■ **Goal of the exercise**
In the entries below, begin at the line that has "Relatórios (25, 686)" and stop after the line that has "[hamburger-icon] (62, 916)"; output those lines exactly, leaving out pictures.

■ **Stored data**
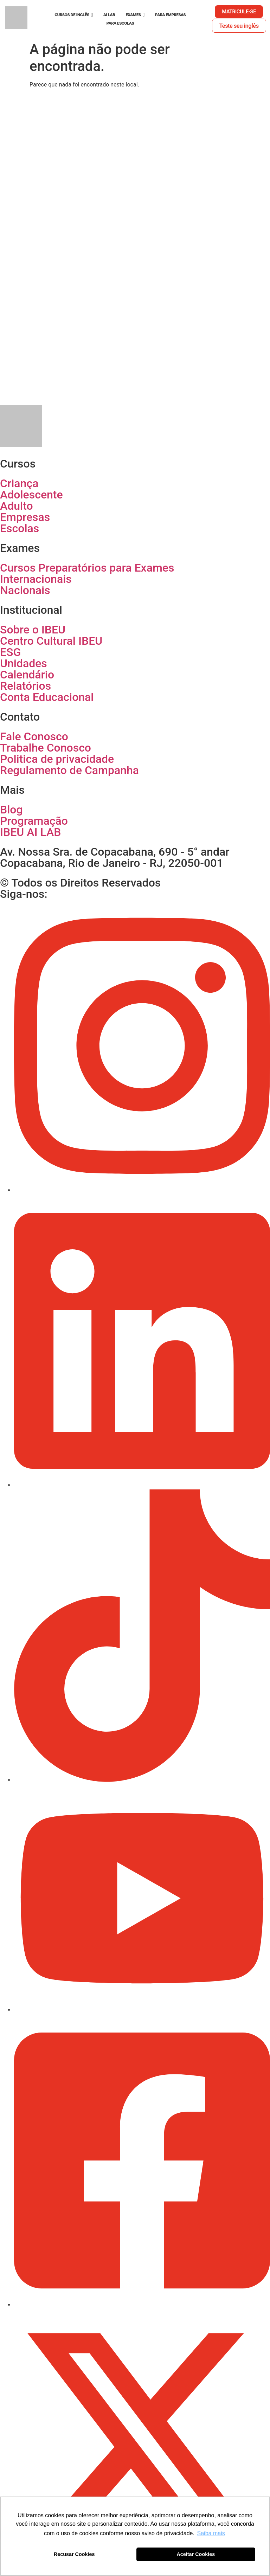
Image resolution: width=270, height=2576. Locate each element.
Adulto (16, 506)
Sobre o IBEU (32, 629)
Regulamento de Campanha (69, 770)
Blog (11, 809)
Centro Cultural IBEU (51, 641)
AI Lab (109, 15)
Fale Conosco (34, 736)
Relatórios (25, 686)
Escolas (19, 528)
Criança (19, 483)
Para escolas (120, 23)
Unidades (23, 663)
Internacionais (36, 579)
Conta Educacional (47, 697)
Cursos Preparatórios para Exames (87, 567)
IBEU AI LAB (30, 832)
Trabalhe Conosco (45, 747)
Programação (34, 820)
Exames (133, 15)
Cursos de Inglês (71, 15)
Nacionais (25, 590)
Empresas (25, 517)
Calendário (27, 674)
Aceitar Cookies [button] (195, 2554)
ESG (10, 652)
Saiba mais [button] (211, 2533)
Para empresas (170, 15)
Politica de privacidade (57, 759)
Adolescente (31, 494)
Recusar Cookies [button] (74, 2554)
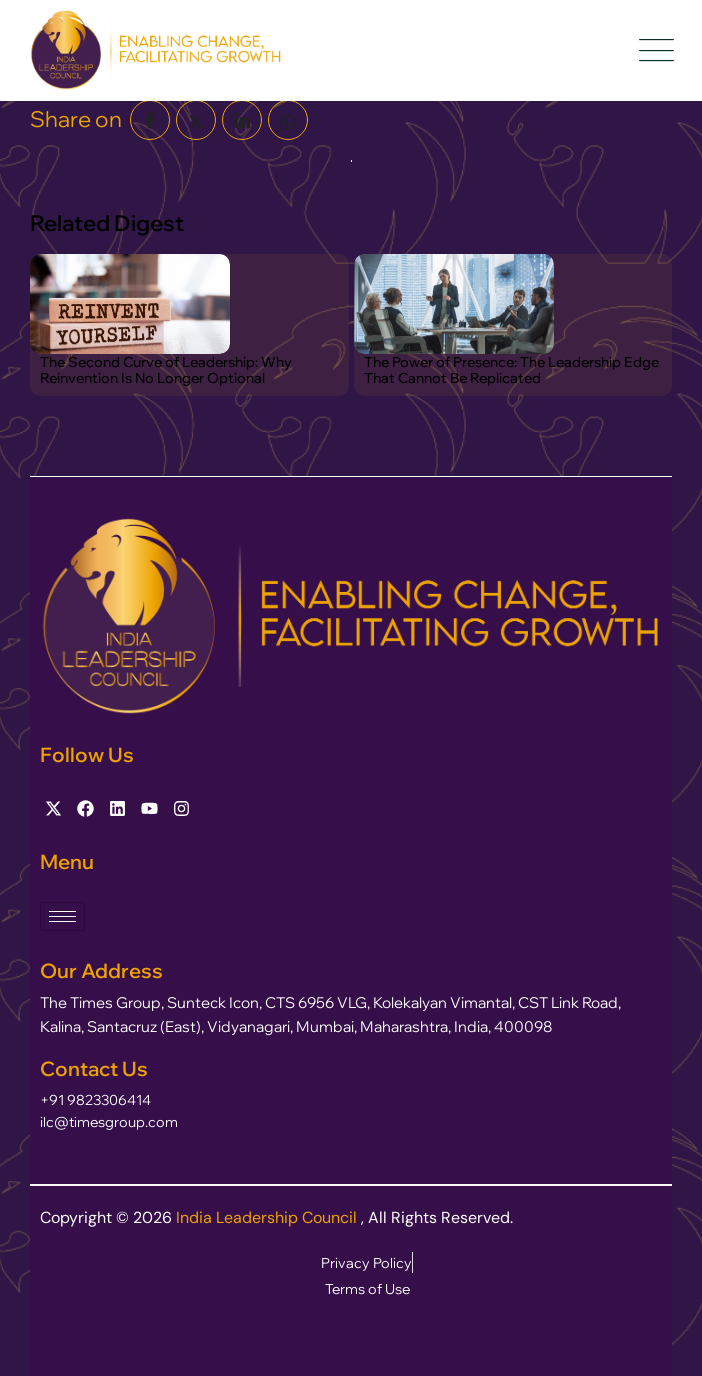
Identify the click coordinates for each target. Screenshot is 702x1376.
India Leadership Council (268, 1217)
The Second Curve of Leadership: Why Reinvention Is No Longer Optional (166, 370)
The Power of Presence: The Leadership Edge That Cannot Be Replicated (511, 370)
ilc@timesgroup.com (109, 1122)
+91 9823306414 (95, 1100)
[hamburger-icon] (62, 916)
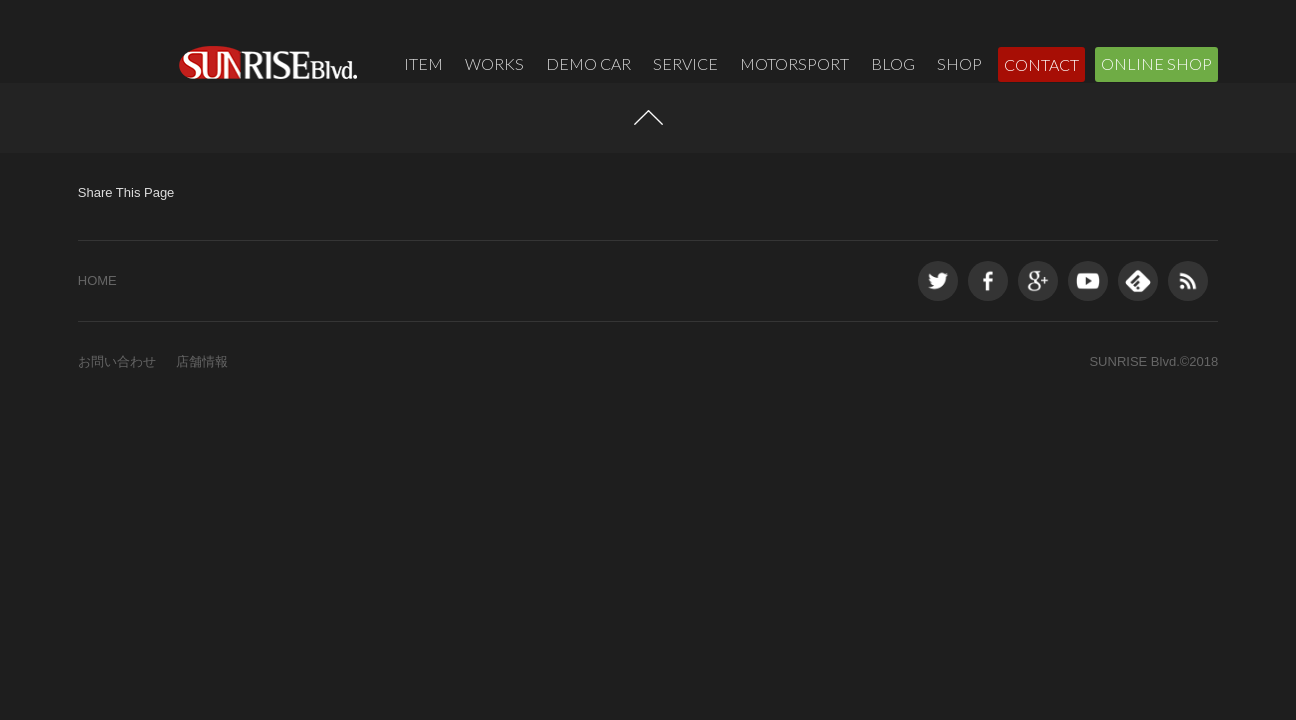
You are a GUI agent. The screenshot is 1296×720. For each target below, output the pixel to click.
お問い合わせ (117, 409)
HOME (97, 328)
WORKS (494, 63)
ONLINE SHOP (1156, 63)
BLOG (893, 63)
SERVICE (685, 63)
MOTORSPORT (794, 63)
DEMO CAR (588, 63)
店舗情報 (202, 409)
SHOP (959, 63)
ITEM (423, 63)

■ **The completed task**
Relatórios (25, 686)
Escolas (19, 528)
Criança (19, 483)
Para escolas (120, 23)
Unidades (23, 663)
Internacionais (36, 579)
Conta Educacional (47, 697)
Cursos Preparatórios para Exames (87, 567)
IBEU AI LAB (30, 832)
Trabalhe Conosco (45, 747)
Programação (34, 820)
Exames (133, 15)
Cursos de Inglês (71, 15)
Nacionais (25, 590)
Empresas (25, 517)
Calendário (27, 674)
Aceitar Cookies [button] (195, 2554)
ESG (10, 652)
Saiba mais [button] (211, 2533)
Para empresas (170, 15)
Politica de privacidade (57, 759)
Adolescente (31, 494)
Recusar Cookies [button] (74, 2554)
Identify the click coordinates for each target. Screenshot is 702x1376.
India Leadership Council (268, 1217)
The Second Curve of Leadership: Why Reinvention Is No Longer Optional (166, 370)
The Power of Presence: The Leadership Edge That Cannot Be Replicated (511, 370)
ilc@timesgroup.com (109, 1122)
+91 9823306414 (95, 1100)
[hamburger-icon] (62, 916)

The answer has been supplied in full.